About the Math Worksheet Generator
A worksheet generator that only does addition becomes useless the moment a class moves into subtraction or starts mixing operations for review. This one builds problems for all four operations, lets you set the exact number range, and regenerates a fresh set with one click, so the same tool covers a September addition drill and a March mixed-review packet.
Division problems are built from clean multiplication facts behind the scenes, so students never land on a remainder unless that's something you've specifically planned for.
How to use it in your classroom
- Pick an operation: addition, subtraction, multiplication, or division.
- Set the minimum and maximum numbers. Keep the range tight, like 0 to 10, for a quick fluency drill, or widen it for a challenge set.

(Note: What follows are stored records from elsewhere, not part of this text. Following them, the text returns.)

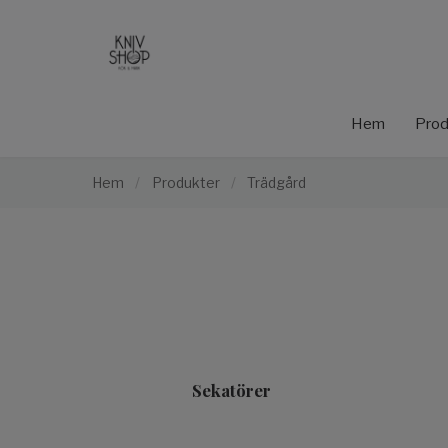
Hem
Prod
Hem
/
Produkter
/
Trädgård
Sekatörer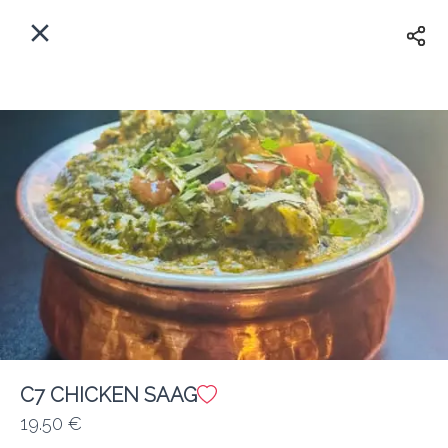
Myfoods App
View
×
Commande, Inc.
Libre - In Google Play
Accueil
FR
Se Connecter
S'inscrire
Quelle est votre adresse?
Pour maintenant? Quand?
Livraison
Fermé
C7 CHICKEN SAAG
19.50 €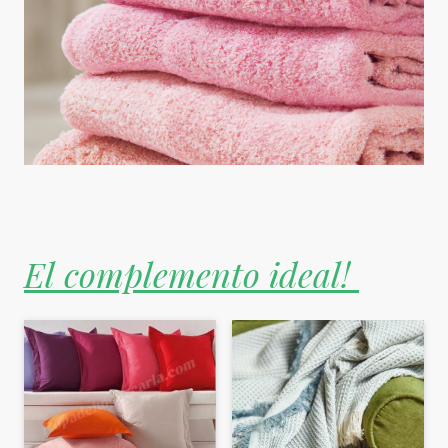
El complemento ideal!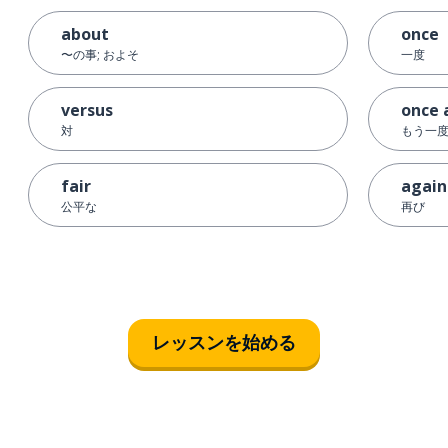
about
once
〜の事; およそ
一度
versus
once 
対
もう一
fair
again
公平な
再び
レッスンを始める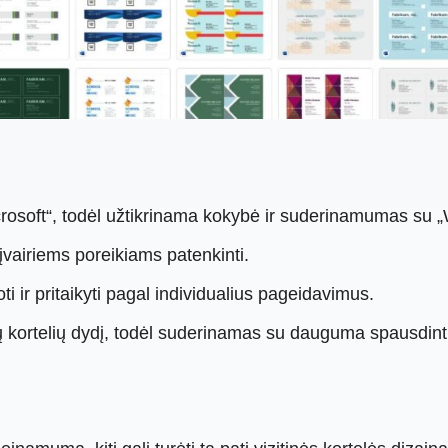
osoft“, todėl užtikrinama kokybė ir suderinamumas su „
įvairiems poreikiams patenkinti.
 ir pritaikyti pagal individualius pageidavimus.
inių kortelių dydį, todėl suderinamas su dauguma spausdin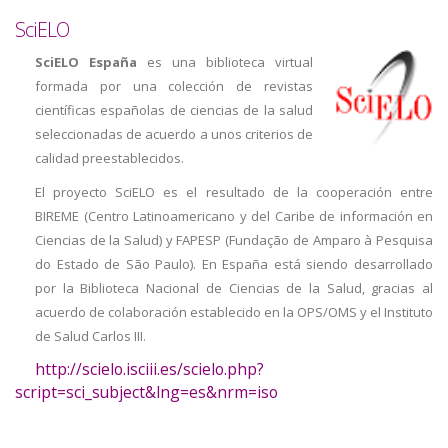
SciELO
SciELO España
es una biblioteca virtual
formada por una colección de revistas
científicas españolas de ciencias de la salud
seleccionadas de acuerdo a unos criterios de
calidad preestablecidos.
El proyecto SciELO es el resultado de la cooperación entre
BIREME (Centro Latinoamericano y del Caribe de información en
Ciencias de la Salud) y FAPESP (Fundação de Amparo à Pesquisa
do Estado de São Paulo). En España está siendo desarrollado
por la Biblioteca Nacional de Ciencias de la Salud, gracias al
acuerdo de colaboración establecido en la OPS/OMS y el Instituto
de Salud Carlos III.
http://scielo.isciii.es/scielo.php?
script=sci_subject&lng=es&nrm=iso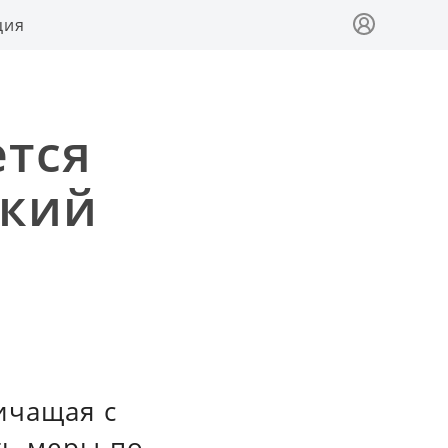
ция
ется
ский
ичащая с
ть меры по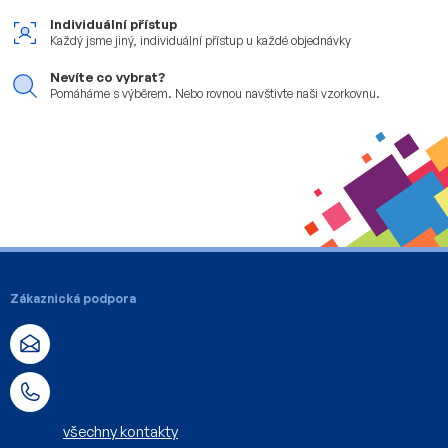
í
Individuální přístup
p
Každý jsme jiný, individuální
přístup u každé objednávky
r
v
Nevíte co vybrat?
k
Pomáháme s výběrem. Nebo
rovnou navštivte naši vzorkovnu.
y
v
ý
p
i
s
u
Z
á
Zákaznická podpora
p
a
t
í
všechny kontakty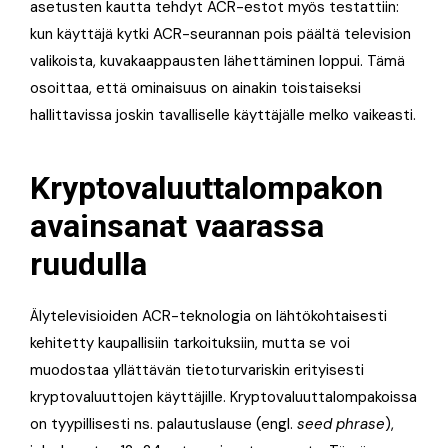
asetusten kautta tehdyt ACR-estot myös testattiin:
kun käyttäjä kytki ACR-seurannan pois päältä television
valikoista, kuvakaappausten lähettäminen loppui. Tämä
osoittaa, että ominaisuus on ainakin toistaiseksi
hallittavissa joskin tavalliselle käyttäjälle melko vaikeasti.
Kryptovaluuttalompakon
avainsanat vaarassa
ruudulla
Älytelevisioiden ACR-teknologia on lähtökohtaisesti
kehitetty kaupallisiin tarkoituksiin, mutta se voi
muodostaa yllättävän tietoturvariskin erityisesti
kryptovaluuttojen käyttäjille. Kryptovaluuttalompakoissa
on tyypillisesti ns. palautuslause (engl.
seed phrase
),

- Choose how many problems you want, from a short four-problem warm-up to a full forty-problem page.
- Turn on the answer key if you're printing a copy for yourself or a substitute, then print or regenerate for a fresh set.
Tips from the classroom
- Set a narrow range like 0–5 for timed fact fluency, where speed matters more than the size of the numbers.
- For subtraction, the generator keeps every answer non-negative, so it's safe to hand to students who haven't covered negative numbers yet.
- Generate two versions from the same range — one with the answer key and one without — so you get a self-checking station copy and a grading copy from the same set of problems.
- Mixing operations on one sheet isn't built in, but printing a short set of each and stapling them together works well for a mixed-review Friday.
Frequently asked questions
Will the same set of problems print twice if I reload the page?
No. Every time you open the generator or click shuffle, it builds a new random set within your chosen range.
Does division ever produce a remainder?
Not from this generator. Division problems are built backward from a multiplication fact, so the quotient is always a whole number.
Can I control how many problems appear per row?
The layout is fixed at four problems per row, which keeps the columns aligned cleanly no matter how many problems you choose.